Patient Education

We understand that an educated patient is a patient with peace-of-mind.
So as part of our commitment to your complete care, the Vascular Center of Northern Michigan is proud to offer online resource tools with information on the signs,
symptoms and treatment options for a range of vascular conditions:

Abdominal Aortic Aneurysm
An enlargement or “bulge” that develops in a weakened area within the largest artery in the abdomen. The pressure generated by each heartbeat pushes against the weakened aortic wall, causing the aneurysm to enlarge- a situation that can be fatal if the increased size leads to a rupture.

A condition in which an artery wall thickens as the result of a build up of plaque from fatty substances, cholesterol, calcium and other substances. Plaques can grow large enough to reduce blood flow through the artery, or arteries can become fragile and rupture, breaking off blood flow to parts of the body, resulting in heart attack or stroke, among other conditions.

Carotid Artery Disease
Occurs when the major arteries in your neck become narrowed or blocked due to atherosclerosis. These main arteries, the carotid arteries, supply your brain with blood. When blockage occurs, there is an increased risk of stroke.

Claudication refers to discomfort experienced in the lower extremities with use or exercise. It is usually due to blocked or obstructed arteries which prevents normal blood flow to the lower extremity muscles. The cause of the blockage is usually atherosclerosis but other conditions are also possible. The discomfort can range from a tired feeling to achy discomfort and even severe pain.
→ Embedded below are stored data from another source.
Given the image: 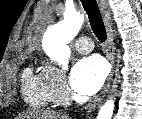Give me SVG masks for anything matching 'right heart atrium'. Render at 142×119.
Instances as JSON below:
<instances>
[{"mask_svg":"<svg viewBox=\"0 0 142 119\" xmlns=\"http://www.w3.org/2000/svg\"><path fill=\"white\" fill-rule=\"evenodd\" d=\"M42 72L48 79L53 102L64 103L69 98L70 92L63 73L52 65H46Z\"/></svg>","mask_w":142,"mask_h":119,"instance_id":"1","label":"right heart atrium"}]
</instances>
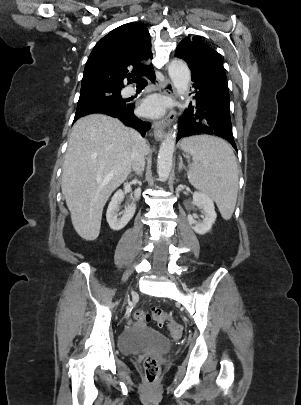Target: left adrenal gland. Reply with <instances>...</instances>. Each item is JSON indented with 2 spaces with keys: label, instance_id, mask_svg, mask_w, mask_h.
Masks as SVG:
<instances>
[{
  "label": "left adrenal gland",
  "instance_id": "left-adrenal-gland-1",
  "mask_svg": "<svg viewBox=\"0 0 301 405\" xmlns=\"http://www.w3.org/2000/svg\"><path fill=\"white\" fill-rule=\"evenodd\" d=\"M183 168L185 169V166L183 165L182 158L180 157V163H179V168H178L179 172H180Z\"/></svg>",
  "mask_w": 301,
  "mask_h": 405
}]
</instances>
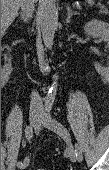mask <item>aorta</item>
Instances as JSON below:
<instances>
[{
    "label": "aorta",
    "instance_id": "762f6f07",
    "mask_svg": "<svg viewBox=\"0 0 109 170\" xmlns=\"http://www.w3.org/2000/svg\"><path fill=\"white\" fill-rule=\"evenodd\" d=\"M58 23L56 0H43L40 14V30L45 46L51 49L54 34ZM56 95V86L47 94L46 103H53Z\"/></svg>",
    "mask_w": 109,
    "mask_h": 170
}]
</instances>
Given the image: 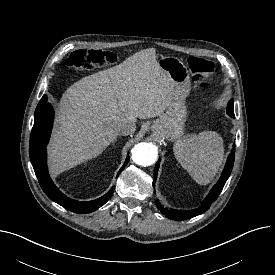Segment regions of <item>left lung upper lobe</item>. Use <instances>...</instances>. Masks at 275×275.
Masks as SVG:
<instances>
[{"instance_id": "1", "label": "left lung upper lobe", "mask_w": 275, "mask_h": 275, "mask_svg": "<svg viewBox=\"0 0 275 275\" xmlns=\"http://www.w3.org/2000/svg\"><path fill=\"white\" fill-rule=\"evenodd\" d=\"M227 113L229 116L234 117V101H233V99H231L228 102Z\"/></svg>"}]
</instances>
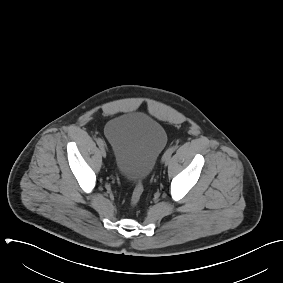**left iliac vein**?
Returning a JSON list of instances; mask_svg holds the SVG:
<instances>
[{"instance_id": "1", "label": "left iliac vein", "mask_w": 283, "mask_h": 283, "mask_svg": "<svg viewBox=\"0 0 283 283\" xmlns=\"http://www.w3.org/2000/svg\"><path fill=\"white\" fill-rule=\"evenodd\" d=\"M162 161H163V160H162ZM169 161H170V160H164L163 163L167 165V164L169 163Z\"/></svg>"}]
</instances>
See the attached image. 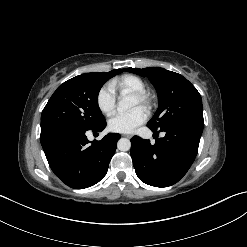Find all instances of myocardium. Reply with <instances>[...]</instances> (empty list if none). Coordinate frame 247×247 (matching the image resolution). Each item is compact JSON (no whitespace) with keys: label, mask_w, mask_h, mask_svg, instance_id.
<instances>
[{"label":"myocardium","mask_w":247,"mask_h":247,"mask_svg":"<svg viewBox=\"0 0 247 247\" xmlns=\"http://www.w3.org/2000/svg\"><path fill=\"white\" fill-rule=\"evenodd\" d=\"M133 98L137 99L139 105L145 110H151L154 104V96L151 92L144 90L132 94Z\"/></svg>","instance_id":"1"}]
</instances>
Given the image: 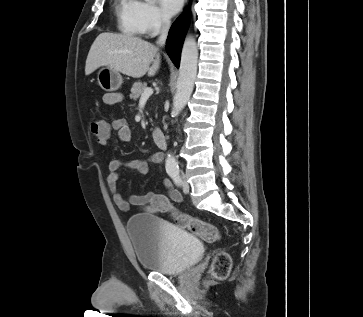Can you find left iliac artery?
Masks as SVG:
<instances>
[{
	"label": "left iliac artery",
	"mask_w": 363,
	"mask_h": 317,
	"mask_svg": "<svg viewBox=\"0 0 363 317\" xmlns=\"http://www.w3.org/2000/svg\"><path fill=\"white\" fill-rule=\"evenodd\" d=\"M171 178L173 179V181L175 182L176 185L180 186L181 185V179L179 176V171H173L170 173Z\"/></svg>",
	"instance_id": "1"
}]
</instances>
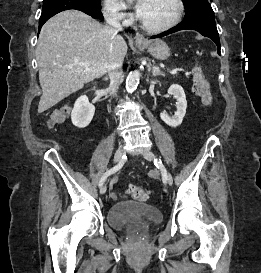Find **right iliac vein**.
<instances>
[{
  "mask_svg": "<svg viewBox=\"0 0 261 273\" xmlns=\"http://www.w3.org/2000/svg\"><path fill=\"white\" fill-rule=\"evenodd\" d=\"M122 155H123V149L122 147L120 146L116 152H115V155H114V163H118L121 161V158H122ZM106 192V185H103L101 188H100V193L101 194H104Z\"/></svg>",
  "mask_w": 261,
  "mask_h": 273,
  "instance_id": "obj_1",
  "label": "right iliac vein"
}]
</instances>
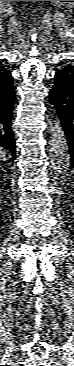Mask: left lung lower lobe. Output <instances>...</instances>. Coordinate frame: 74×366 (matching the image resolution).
<instances>
[{"label":"left lung lower lobe","instance_id":"1","mask_svg":"<svg viewBox=\"0 0 74 366\" xmlns=\"http://www.w3.org/2000/svg\"><path fill=\"white\" fill-rule=\"evenodd\" d=\"M54 79L50 103L57 110L69 146L70 166L74 167V63L57 71Z\"/></svg>","mask_w":74,"mask_h":366}]
</instances>
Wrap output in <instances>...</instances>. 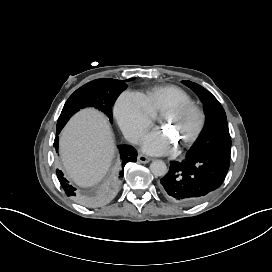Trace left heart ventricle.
I'll list each match as a JSON object with an SVG mask.
<instances>
[{
    "label": "left heart ventricle",
    "instance_id": "b2bd125f",
    "mask_svg": "<svg viewBox=\"0 0 272 272\" xmlns=\"http://www.w3.org/2000/svg\"><path fill=\"white\" fill-rule=\"evenodd\" d=\"M162 121L172 124L180 138H184L193 121V116L187 113L165 112L162 116Z\"/></svg>",
    "mask_w": 272,
    "mask_h": 272
}]
</instances>
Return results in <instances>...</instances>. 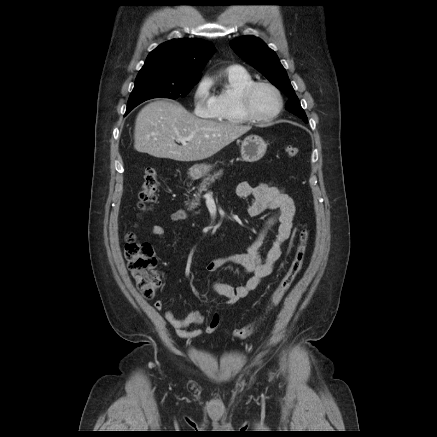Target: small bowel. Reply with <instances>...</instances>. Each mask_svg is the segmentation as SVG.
<instances>
[{
    "label": "small bowel",
    "instance_id": "c3829d8e",
    "mask_svg": "<svg viewBox=\"0 0 437 437\" xmlns=\"http://www.w3.org/2000/svg\"><path fill=\"white\" fill-rule=\"evenodd\" d=\"M236 193L239 198L247 201V213L250 216H258L267 210L274 211L262 228L259 230L255 240L248 247L247 251L240 254H233L226 257L211 260L206 269L208 272H216L227 263L241 266L245 272L250 274L249 279L241 285L231 286L221 281L213 283V290L227 300L228 305L235 304L239 299L246 297L253 291L260 282L270 275L277 262L282 256L283 246L289 239L294 228L295 204L293 199L285 192L282 186L274 182H263L256 186H251L247 182H242L237 186ZM170 218L174 222H180L188 218V213L184 209H178L171 213ZM278 223L275 237L263 257L259 248L268 230ZM150 233L158 238L164 236V228L160 225H153ZM154 307L157 310L163 308L161 301H156ZM165 319L175 329L181 338H194L206 333H213L220 325V318L214 314L205 330L195 328L189 330L190 326H200L204 322L203 315L197 310H191L184 318L176 317L172 311L167 310L164 314Z\"/></svg>",
    "mask_w": 437,
    "mask_h": 437
}]
</instances>
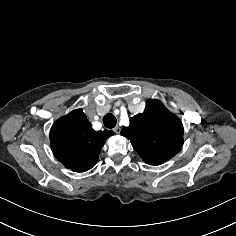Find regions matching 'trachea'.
<instances>
[{
	"instance_id": "1",
	"label": "trachea",
	"mask_w": 236,
	"mask_h": 236,
	"mask_svg": "<svg viewBox=\"0 0 236 236\" xmlns=\"http://www.w3.org/2000/svg\"><path fill=\"white\" fill-rule=\"evenodd\" d=\"M103 123L106 128H114L116 126L117 119L112 113H107L103 118Z\"/></svg>"
}]
</instances>
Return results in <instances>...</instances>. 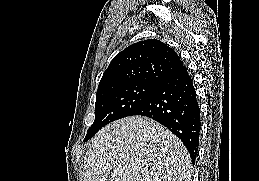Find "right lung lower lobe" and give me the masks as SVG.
Segmentation results:
<instances>
[{
	"instance_id": "1",
	"label": "right lung lower lobe",
	"mask_w": 259,
	"mask_h": 181,
	"mask_svg": "<svg viewBox=\"0 0 259 181\" xmlns=\"http://www.w3.org/2000/svg\"><path fill=\"white\" fill-rule=\"evenodd\" d=\"M132 115L147 116L167 127L184 143L194 162L199 146L200 110L184 65L160 79L150 98Z\"/></svg>"
}]
</instances>
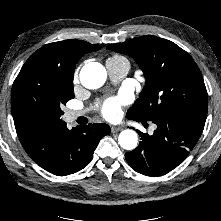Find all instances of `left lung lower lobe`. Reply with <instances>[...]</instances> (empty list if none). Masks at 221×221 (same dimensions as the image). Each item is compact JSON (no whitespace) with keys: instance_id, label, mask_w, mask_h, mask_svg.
<instances>
[{"instance_id":"1","label":"left lung lower lobe","mask_w":221,"mask_h":221,"mask_svg":"<svg viewBox=\"0 0 221 221\" xmlns=\"http://www.w3.org/2000/svg\"><path fill=\"white\" fill-rule=\"evenodd\" d=\"M127 118L145 121L132 116ZM152 122L157 125L154 134L149 136L138 131L142 141L125 157L136 172L146 176H161L184 161L202 134L205 121L193 116H179Z\"/></svg>"}]
</instances>
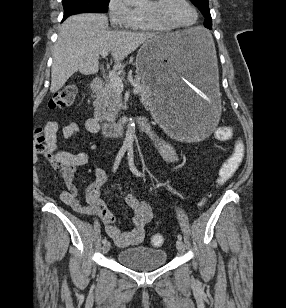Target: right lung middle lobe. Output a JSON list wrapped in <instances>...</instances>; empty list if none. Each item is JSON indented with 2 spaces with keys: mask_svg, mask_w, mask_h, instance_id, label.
<instances>
[{
  "mask_svg": "<svg viewBox=\"0 0 286 308\" xmlns=\"http://www.w3.org/2000/svg\"><path fill=\"white\" fill-rule=\"evenodd\" d=\"M110 0H62L64 18L85 12H107Z\"/></svg>",
  "mask_w": 286,
  "mask_h": 308,
  "instance_id": "obj_1",
  "label": "right lung middle lobe"
}]
</instances>
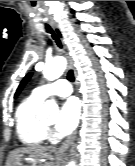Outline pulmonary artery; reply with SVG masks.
I'll use <instances>...</instances> for the list:
<instances>
[{"label": "pulmonary artery", "mask_w": 135, "mask_h": 166, "mask_svg": "<svg viewBox=\"0 0 135 166\" xmlns=\"http://www.w3.org/2000/svg\"><path fill=\"white\" fill-rule=\"evenodd\" d=\"M72 93V87L67 80L61 79L51 85H42L35 88L32 94L40 99H46L55 95L59 97H67Z\"/></svg>", "instance_id": "1"}]
</instances>
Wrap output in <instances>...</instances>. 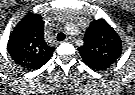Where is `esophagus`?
<instances>
[{"instance_id":"obj_1","label":"esophagus","mask_w":135,"mask_h":95,"mask_svg":"<svg viewBox=\"0 0 135 95\" xmlns=\"http://www.w3.org/2000/svg\"><path fill=\"white\" fill-rule=\"evenodd\" d=\"M64 41H65V42H73V38L67 37Z\"/></svg>"}]
</instances>
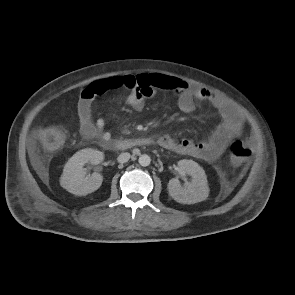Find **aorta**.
Segmentation results:
<instances>
[{
  "label": "aorta",
  "mask_w": 295,
  "mask_h": 295,
  "mask_svg": "<svg viewBox=\"0 0 295 295\" xmlns=\"http://www.w3.org/2000/svg\"><path fill=\"white\" fill-rule=\"evenodd\" d=\"M138 162H139V164H140L141 166L146 167V166H148V165L150 164V162H151V158H150L149 155H147V154H143V155H141V156L139 157Z\"/></svg>",
  "instance_id": "aorta-1"
}]
</instances>
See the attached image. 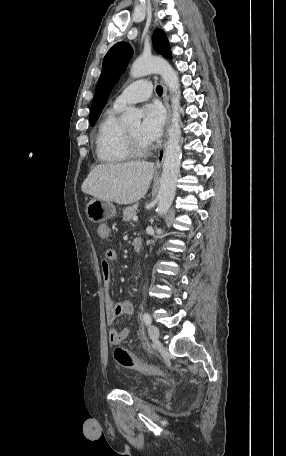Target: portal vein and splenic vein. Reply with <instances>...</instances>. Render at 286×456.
<instances>
[{
    "mask_svg": "<svg viewBox=\"0 0 286 456\" xmlns=\"http://www.w3.org/2000/svg\"><path fill=\"white\" fill-rule=\"evenodd\" d=\"M138 220V217L137 216H133V221H137Z\"/></svg>",
    "mask_w": 286,
    "mask_h": 456,
    "instance_id": "1",
    "label": "portal vein and splenic vein"
}]
</instances>
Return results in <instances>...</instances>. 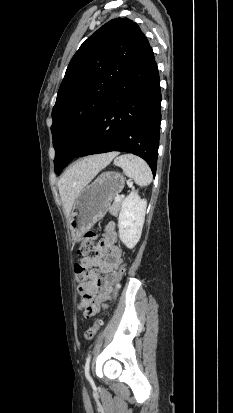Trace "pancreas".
Here are the masks:
<instances>
[{
  "mask_svg": "<svg viewBox=\"0 0 233 413\" xmlns=\"http://www.w3.org/2000/svg\"><path fill=\"white\" fill-rule=\"evenodd\" d=\"M122 203H123L122 200L118 202L114 201L113 204L109 207L110 214L113 216H117L119 213V210L121 209Z\"/></svg>",
  "mask_w": 233,
  "mask_h": 413,
  "instance_id": "1",
  "label": "pancreas"
}]
</instances>
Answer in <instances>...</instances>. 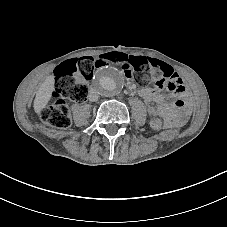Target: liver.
Segmentation results:
<instances>
[{"label": "liver", "instance_id": "6515ba94", "mask_svg": "<svg viewBox=\"0 0 227 227\" xmlns=\"http://www.w3.org/2000/svg\"><path fill=\"white\" fill-rule=\"evenodd\" d=\"M53 89H54L53 77L49 76L45 79V81L42 83V85L40 86L36 93V97L34 100V110L36 111V113H39L42 110V108L45 107L50 98V92Z\"/></svg>", "mask_w": 227, "mask_h": 227}]
</instances>
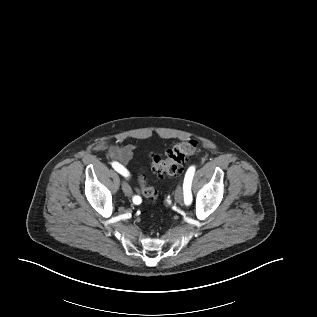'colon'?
Returning a JSON list of instances; mask_svg holds the SVG:
<instances>
[{
    "instance_id": "5ec220e1",
    "label": "colon",
    "mask_w": 317,
    "mask_h": 317,
    "mask_svg": "<svg viewBox=\"0 0 317 317\" xmlns=\"http://www.w3.org/2000/svg\"><path fill=\"white\" fill-rule=\"evenodd\" d=\"M197 143L193 140L182 141L170 149L164 155L156 154L152 157L151 166L157 175L175 176L179 169L185 164L187 157L196 151ZM142 194L154 202L157 199L155 188L147 185L144 176L139 177Z\"/></svg>"
}]
</instances>
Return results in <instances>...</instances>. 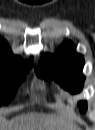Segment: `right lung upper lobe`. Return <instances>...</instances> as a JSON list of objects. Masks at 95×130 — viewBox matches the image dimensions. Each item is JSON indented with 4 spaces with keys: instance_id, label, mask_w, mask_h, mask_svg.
Instances as JSON below:
<instances>
[{
    "instance_id": "1",
    "label": "right lung upper lobe",
    "mask_w": 95,
    "mask_h": 130,
    "mask_svg": "<svg viewBox=\"0 0 95 130\" xmlns=\"http://www.w3.org/2000/svg\"><path fill=\"white\" fill-rule=\"evenodd\" d=\"M4 70H28V68L20 57L10 52L6 41L0 38V71Z\"/></svg>"
}]
</instances>
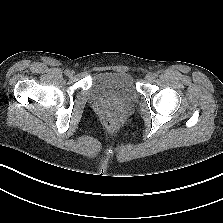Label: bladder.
Listing matches in <instances>:
<instances>
[{"instance_id": "obj_1", "label": "bladder", "mask_w": 223, "mask_h": 223, "mask_svg": "<svg viewBox=\"0 0 223 223\" xmlns=\"http://www.w3.org/2000/svg\"><path fill=\"white\" fill-rule=\"evenodd\" d=\"M88 95L93 100L119 103H134L138 97L132 77L124 72L95 74Z\"/></svg>"}]
</instances>
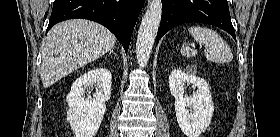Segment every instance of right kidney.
I'll list each match as a JSON object with an SVG mask.
<instances>
[{
  "label": "right kidney",
  "mask_w": 280,
  "mask_h": 137,
  "mask_svg": "<svg viewBox=\"0 0 280 137\" xmlns=\"http://www.w3.org/2000/svg\"><path fill=\"white\" fill-rule=\"evenodd\" d=\"M112 75L106 68H96L78 77L67 95V121L75 137H94L104 113L106 101L111 97ZM96 86L92 97H85L86 90Z\"/></svg>",
  "instance_id": "1"
}]
</instances>
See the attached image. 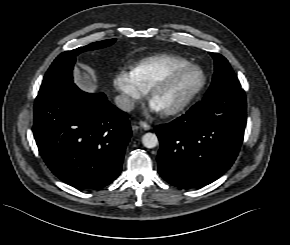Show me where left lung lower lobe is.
I'll return each instance as SVG.
<instances>
[{"label":"left lung lower lobe","instance_id":"0a47b994","mask_svg":"<svg viewBox=\"0 0 290 245\" xmlns=\"http://www.w3.org/2000/svg\"><path fill=\"white\" fill-rule=\"evenodd\" d=\"M246 118L245 92L236 88L204 97L186 114L157 126L160 175L179 188L215 181L238 155Z\"/></svg>","mask_w":290,"mask_h":245}]
</instances>
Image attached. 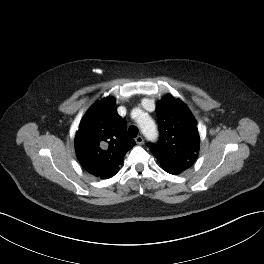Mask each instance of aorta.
<instances>
[{"label": "aorta", "instance_id": "762f6f07", "mask_svg": "<svg viewBox=\"0 0 264 264\" xmlns=\"http://www.w3.org/2000/svg\"><path fill=\"white\" fill-rule=\"evenodd\" d=\"M139 125L142 133L148 140H155L157 137V129L154 121L148 117L143 115V119L139 121Z\"/></svg>", "mask_w": 264, "mask_h": 264}]
</instances>
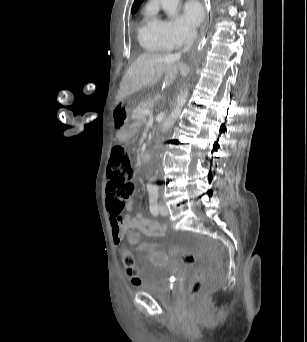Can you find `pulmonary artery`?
I'll return each mask as SVG.
<instances>
[{
    "label": "pulmonary artery",
    "instance_id": "1",
    "mask_svg": "<svg viewBox=\"0 0 307 342\" xmlns=\"http://www.w3.org/2000/svg\"><path fill=\"white\" fill-rule=\"evenodd\" d=\"M150 13H151L150 10L147 9V10H146V14L149 15Z\"/></svg>",
    "mask_w": 307,
    "mask_h": 342
}]
</instances>
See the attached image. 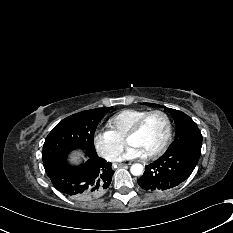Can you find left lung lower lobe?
Instances as JSON below:
<instances>
[{
	"mask_svg": "<svg viewBox=\"0 0 233 233\" xmlns=\"http://www.w3.org/2000/svg\"><path fill=\"white\" fill-rule=\"evenodd\" d=\"M200 154L201 150L192 148L167 150L159 159L145 166V172L137 182L148 191L172 189L191 175Z\"/></svg>",
	"mask_w": 233,
	"mask_h": 233,
	"instance_id": "0a47b994",
	"label": "left lung lower lobe"
}]
</instances>
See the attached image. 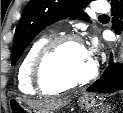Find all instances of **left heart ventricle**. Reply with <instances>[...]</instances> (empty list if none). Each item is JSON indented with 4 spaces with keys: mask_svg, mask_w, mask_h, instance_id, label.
Returning <instances> with one entry per match:
<instances>
[{
    "mask_svg": "<svg viewBox=\"0 0 123 113\" xmlns=\"http://www.w3.org/2000/svg\"><path fill=\"white\" fill-rule=\"evenodd\" d=\"M92 68V60L78 43H67L49 60L46 72L53 81L72 82L85 77Z\"/></svg>",
    "mask_w": 123,
    "mask_h": 113,
    "instance_id": "1",
    "label": "left heart ventricle"
}]
</instances>
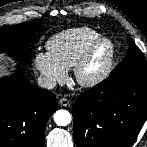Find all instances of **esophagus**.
<instances>
[{
    "instance_id": "esophagus-1",
    "label": "esophagus",
    "mask_w": 147,
    "mask_h": 147,
    "mask_svg": "<svg viewBox=\"0 0 147 147\" xmlns=\"http://www.w3.org/2000/svg\"><path fill=\"white\" fill-rule=\"evenodd\" d=\"M61 106L67 107L70 105V101L67 98H61L59 100Z\"/></svg>"
}]
</instances>
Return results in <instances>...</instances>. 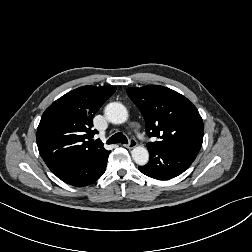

Peripheral Arterial Disease
Occurs when atherosclerosis limits the transfer of oxygen and nutrients to all tissue of the body. Early on this may only cause difficulty walking, but in its most severe form can cause painful foot ulcers, infections and even gangrene, which can require amputation.

Raynaud’s Phenomenon
A disorder that affects the blood vessels in the fingers, toes, ears, and nose. Attacks are often triggered by exposure to cold or by emotional stress that results in a decreased blood supply, causing skin discoloration and intense pain in the affected areas.

Renal Artery Stenosis
Most often caused by atherosclerosis that inhibits blood flow from the heart to the kidneys. Restriction of blood flow to the kidneys may lead to impaired kidney function (renal failure) and high blood pressure (hypertension), referred to as renovascular hypertension.

A rapidly developing loss of brain function due to disturbance in the blood supply to the brain. Blood flow can be compromised by narrowing of the small arteries in the brain, hardening of the arteries (atherosclerosis), or blood clots from the heart that embolize (travel) to the arteries in the brain.

Transient Ischemic Attack
Occurs when the blood supply to part of the brain is briefly interrupted causing a transient stroke that lasts only a few minutes. TIA symptoms, which usually occur suddenly, are similar to those of stroke but do not last as long.

Varicose Veins
A condition that develops when vein valves become defective or damaged, causing enlargement due to the pooling of blood in the veins. Veins can be dark purple or blue, and look twisted and bulging.